(DATA LISTING)

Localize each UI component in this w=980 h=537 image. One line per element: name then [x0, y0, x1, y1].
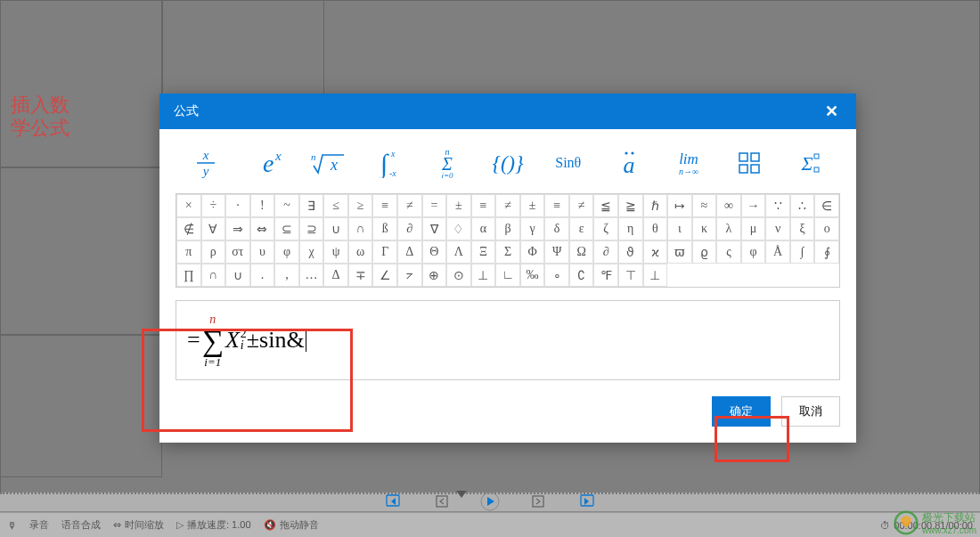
symbol-cell[interactable]: ß	[372, 217, 397, 240]
symbol-cell[interactable]: φ	[741, 240, 766, 264]
symbol-cell[interactable]: ≠	[495, 194, 520, 217]
symbol-cell[interactable]: ∂	[593, 240, 618, 264]
template-integral[interactable]: ∫x-x	[360, 145, 413, 181]
symbol-cell[interactable]: ∟	[495, 264, 520, 287]
symbol-cell[interactable]: ≧	[618, 194, 643, 217]
symbol-cell[interactable]: ν	[765, 217, 790, 240]
symbol-cell[interactable]: =	[422, 194, 447, 217]
timescale-button[interactable]: ⇔时间缩放	[113, 518, 164, 532]
symbol-cell[interactable]: π	[176, 240, 201, 264]
symbol-cell[interactable]: ±	[446, 194, 471, 217]
symbol-cell[interactable]: ≠	[569, 194, 594, 217]
symbol-cell[interactable]: ϰ	[643, 240, 668, 264]
symbol-cell[interactable]: κ	[692, 217, 717, 240]
symbol-cell[interactable]: λ	[716, 217, 741, 240]
symbol-cell[interactable]: ξ	[790, 217, 815, 240]
play-icon[interactable]	[477, 491, 503, 512]
symbol-cell[interactable]: ≡	[471, 194, 496, 217]
symbol-cell[interactable]: θ	[643, 217, 668, 240]
symbol-cell[interactable]: ÷	[201, 194, 226, 217]
symbol-cell[interactable]: ∵	[765, 194, 790, 217]
symbol-cell[interactable]: ∴	[790, 194, 815, 217]
symbol-cell[interactable]: ±	[520, 194, 545, 217]
symbol-cell[interactable]: ο	[814, 217, 839, 240]
symbol-cell[interactable]: !	[250, 194, 275, 217]
symbol-cell[interactable]: β	[495, 217, 520, 240]
symbol-cell[interactable]: ⊕	[422, 264, 447, 287]
symbol-cell[interactable]: ·	[225, 194, 250, 217]
symbol-cell[interactable]: ∈	[814, 194, 839, 217]
symbol-cell[interactable]: ϖ	[667, 240, 692, 264]
symbol-cell[interactable]: Σ	[495, 240, 520, 264]
symbol-cell[interactable]: ∪	[323, 217, 348, 240]
record-button[interactable]: 录音	[29, 518, 49, 532]
symbol-cell[interactable]: ≤	[323, 194, 348, 217]
symbol-cell[interactable]: ⊇	[299, 217, 324, 240]
template-limit[interactable]: limn→∞	[662, 145, 715, 181]
symbol-cell[interactable]: ∉	[176, 217, 201, 240]
symbol-cell[interactable]: ℏ	[643, 194, 668, 217]
symbol-cell[interactable]: Å	[765, 240, 790, 264]
symbol-cell[interactable]: ⊤	[618, 264, 643, 287]
symbol-cell[interactable]: υ	[250, 240, 275, 264]
symbol-cell[interactable]: α	[471, 217, 496, 240]
symbol-cell[interactable]: ⊥	[471, 264, 496, 287]
symbol-cell[interactable]: ⦢	[397, 264, 422, 287]
symbol-cell[interactable]: ≦	[593, 194, 618, 217]
symbol-cell[interactable]: ∞	[716, 194, 741, 217]
symbol-cell[interactable]: γ	[520, 217, 545, 240]
symbol-cell[interactable]: ≠	[397, 194, 422, 217]
symbol-cell[interactable]: →	[741, 194, 766, 217]
symbol-cell[interactable]: ∘	[544, 264, 569, 287]
symbol-cell[interactable]: ∩	[201, 264, 226, 287]
symbol-cell[interactable]: η	[618, 217, 643, 240]
next-frame-icon[interactable]	[525, 491, 551, 512]
prev-frame-icon[interactable]	[429, 491, 455, 512]
symbol-cell[interactable]: Δ	[397, 240, 422, 264]
template-exponent[interactable]: ex	[240, 145, 293, 181]
symbol-cell[interactable]: ∫	[790, 240, 815, 264]
symbol-cell[interactable]: ∀	[201, 217, 226, 240]
template-trig[interactable]: Sinθ	[542, 145, 595, 181]
symbol-cell[interactable]: ζ	[593, 217, 618, 240]
symbol-cell[interactable]: Ω	[569, 240, 594, 264]
symbol-cell[interactable]: ω	[348, 240, 373, 264]
symbol-cell[interactable]: ∩	[348, 217, 373, 240]
symbol-cell[interactable]: ψ	[323, 240, 348, 264]
symbol-cell[interactable]: ∃	[299, 194, 324, 217]
symbol-cell[interactable]: ϑ	[618, 240, 643, 264]
symbol-cell[interactable]: Ξ	[471, 240, 496, 264]
symbol-cell[interactable]: μ	[741, 217, 766, 240]
symbol-cell[interactable]: ∁	[569, 264, 594, 287]
template-root[interactable]: nx	[300, 145, 354, 181]
symbol-cell[interactable]: ρ	[201, 240, 226, 264]
symbol-cell[interactable]: ≈	[692, 194, 717, 217]
symbol-cell[interactable]: ϱ	[692, 240, 717, 264]
symbol-cell[interactable]: ⊙	[446, 264, 471, 287]
symbol-cell[interactable]: ∠	[372, 264, 397, 287]
symbol-cell[interactable]: Γ	[372, 240, 397, 264]
symbol-cell[interactable]: ≡	[544, 194, 569, 217]
tts-button[interactable]: 语音合成	[61, 518, 101, 532]
prev-slide-icon[interactable]	[380, 491, 407, 512]
symbol-cell[interactable]: ~	[274, 194, 299, 217]
symbol-cell[interactable]: ‰	[520, 264, 545, 287]
symbol-cell[interactable]: ≡	[372, 194, 397, 217]
ok-button[interactable]: 确定	[712, 396, 771, 427]
symbol-cell[interactable]: ε	[569, 217, 594, 240]
template-matrix[interactable]	[723, 145, 776, 181]
symbol-cell[interactable]: .	[250, 264, 275, 287]
symbol-cell[interactable]: ∓	[348, 264, 373, 287]
symbol-cell[interactable]: ↦	[667, 194, 692, 217]
symbol-cell[interactable]: στ	[225, 240, 250, 264]
symbol-cell[interactable]: Δ	[323, 264, 348, 287]
symbol-cell[interactable]: …	[299, 264, 324, 287]
symbol-cell[interactable]: Φ	[520, 240, 545, 264]
symbol-cell[interactable]: ⊥	[643, 264, 668, 287]
symbol-cell[interactable]: ∮	[814, 240, 839, 264]
symbol-cell[interactable]: ι	[667, 217, 692, 240]
symbol-cell[interactable]: ∏	[176, 264, 201, 287]
symbol-cell[interactable]: Ψ	[544, 240, 569, 264]
template-braces[interactable]: {()}	[481, 145, 535, 181]
symbol-cell[interactable]: ℉	[593, 264, 618, 287]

(End DATA LISTING)

• _PROBLEM_: Would you restate all of the data above word for word, omitting the pictures?

• _FINAL ANSWER_:
Localize each UI component in this w=980 h=537 image. One line per element: name then [x0, y0, x1, y1].
symbol-cell[interactable]: ß	[372, 217, 397, 240]
symbol-cell[interactable]: φ	[741, 240, 766, 264]
symbol-cell[interactable]: ≠	[495, 194, 520, 217]
symbol-cell[interactable]: ∂	[593, 240, 618, 264]
template-integral[interactable]: ∫x-x	[360, 145, 413, 181]
symbol-cell[interactable]: ∟	[495, 264, 520, 287]
symbol-cell[interactable]: ≧	[618, 194, 643, 217]
symbol-cell[interactable]: ν	[765, 217, 790, 240]
symbol-cell[interactable]: =	[422, 194, 447, 217]
timescale-button[interactable]: ⇔时间缩放	[113, 518, 164, 532]
symbol-cell[interactable]: π	[176, 240, 201, 264]
symbol-cell[interactable]: ±	[446, 194, 471, 217]
symbol-cell[interactable]: ≠	[569, 194, 594, 217]
symbol-cell[interactable]: ϰ	[643, 240, 668, 264]
symbol-cell[interactable]: κ	[692, 217, 717, 240]
symbol-cell[interactable]: λ	[716, 217, 741, 240]
symbol-cell[interactable]: ξ	[790, 217, 815, 240]
play-icon[interactable]	[477, 491, 503, 512]
symbol-cell[interactable]: ≡	[471, 194, 496, 217]
symbol-cell[interactable]: θ	[643, 217, 668, 240]
symbol-cell[interactable]: ÷	[201, 194, 226, 217]
symbol-cell[interactable]: ∵	[765, 194, 790, 217]
symbol-cell[interactable]: ∴	[790, 194, 815, 217]
symbol-cell[interactable]: ±	[520, 194, 545, 217]
symbol-cell[interactable]: ο	[814, 217, 839, 240]
symbol-cell[interactable]: !	[250, 194, 275, 217]
symbol-cell[interactable]: β	[495, 217, 520, 240]
symbol-cell[interactable]: ⊕	[422, 264, 447, 287]
symbol-cell[interactable]: ·	[225, 194, 250, 217]
symbol-cell[interactable]: ∈	[814, 194, 839, 217]
symbol-cell[interactable]: ϖ	[667, 240, 692, 264]
symbol-cell[interactable]: Σ	[495, 240, 520, 264]
symbol-cell[interactable]: ∪	[323, 217, 348, 240]
record-button[interactable]: 录音	[29, 518, 49, 532]
symbol-cell[interactable]: ≤	[323, 194, 348, 217]
symbol-cell[interactable]: ⊇	[299, 217, 324, 240]
template-limit[interactable]: limn→∞	[662, 145, 715, 181]
symbol-cell[interactable]: ∉	[176, 217, 201, 240]
symbol-cell[interactable]: ℏ	[643, 194, 668, 217]
symbol-cell[interactable]: Å	[765, 240, 790, 264]
symbol-cell[interactable]: ⊤	[618, 264, 643, 287]
symbol-cell[interactable]: υ	[250, 240, 275, 264]
symbol-cell[interactable]: α	[471, 217, 496, 240]
symbol-cell[interactable]: ⊥	[471, 264, 496, 287]
symbol-cell[interactable]: ⦢	[397, 264, 422, 287]
symbol-cell[interactable]: ≦	[593, 194, 618, 217]
symbol-cell[interactable]: ∞	[716, 194, 741, 217]
symbol-cell[interactable]: γ	[520, 217, 545, 240]
symbol-cell[interactable]: ≠	[397, 194, 422, 217]
symbol-cell[interactable]: →	[741, 194, 766, 217]
symbol-cell[interactable]: ∘	[544, 264, 569, 287]
symbol-cell[interactable]: ∩	[201, 264, 226, 287]
symbol-cell[interactable]: η	[618, 217, 643, 240]
next-frame-icon[interactable]	[525, 491, 551, 512]
prev-frame-icon[interactable]	[429, 491, 455, 512]
symbol-cell[interactable]: Δ	[397, 240, 422, 264]
template-exponent[interactable]: ex	[240, 145, 293, 181]
symbol-cell[interactable]: ∫	[790, 240, 815, 264]
symbol-cell[interactable]: ∀	[201, 217, 226, 240]
template-trig[interactable]: Sinθ	[542, 145, 595, 181]
symbol-cell[interactable]: ζ	[593, 217, 618, 240]
symbol-cell[interactable]: Ω	[569, 240, 594, 264]
symbol-cell[interactable]: ω	[348, 240, 373, 264]
symbol-cell[interactable]: ∩	[348, 217, 373, 240]
symbol-cell[interactable]: ψ	[323, 240, 348, 264]
symbol-cell[interactable]: ∃	[299, 194, 324, 217]
symbol-cell[interactable]: ϑ	[618, 240, 643, 264]
symbol-cell[interactable]: Ξ	[471, 240, 496, 264]
symbol-cell[interactable]: μ	[741, 217, 766, 240]
symbol-cell[interactable]: ∁	[569, 264, 594, 287]
template-root[interactable]: nx	[300, 145, 354, 181]
symbol-cell[interactable]: ρ	[201, 240, 226, 264]
symbol-cell[interactable]: ≈	[692, 194, 717, 217]
symbol-cell[interactable]: ϱ	[692, 240, 717, 264]
symbol-cell[interactable]: ⊙	[446, 264, 471, 287]
symbol-cell[interactable]: ∠	[372, 264, 397, 287]
symbol-cell[interactable]: Γ	[372, 240, 397, 264]
symbol-cell[interactable]: ≡	[544, 194, 569, 217]
tts-button[interactable]: 语音合成	[61, 518, 101, 532]
prev-slide-icon[interactable]	[380, 491, 407, 512]
symbol-cell[interactable]: ~	[274, 194, 299, 217]
symbol-cell[interactable]: ‰	[520, 264, 545, 287]
symbol-cell[interactable]: ≡	[372, 194, 397, 217]
ok-button[interactable]: 确定	[712, 396, 771, 427]
symbol-cell[interactable]: ε	[569, 217, 594, 240]
template-matrix[interactable]	[723, 145, 776, 181]
symbol-cell[interactable]: .	[250, 264, 275, 287]
symbol-cell[interactable]: ∓	[348, 264, 373, 287]
symbol-cell[interactable]: ↦	[667, 194, 692, 217]
symbol-cell[interactable]: στ	[225, 240, 250, 264]
symbol-cell[interactable]: Δ	[323, 264, 348, 287]
symbol-cell[interactable]: …	[299, 264, 324, 287]
symbol-cell[interactable]: Φ	[520, 240, 545, 264]
symbol-cell[interactable]: ⊥	[643, 264, 668, 287]
symbol-cell[interactable]: ∮	[814, 240, 839, 264]
symbol-cell[interactable]: ι	[667, 217, 692, 240]
symbol-cell[interactable]: ∏	[176, 264, 201, 287]
symbol-cell[interactable]: Ψ	[544, 240, 569, 264]
template-braces[interactable]: {()}	[481, 145, 535, 181]
symbol-cell[interactable]: ℉	[593, 264, 618, 287]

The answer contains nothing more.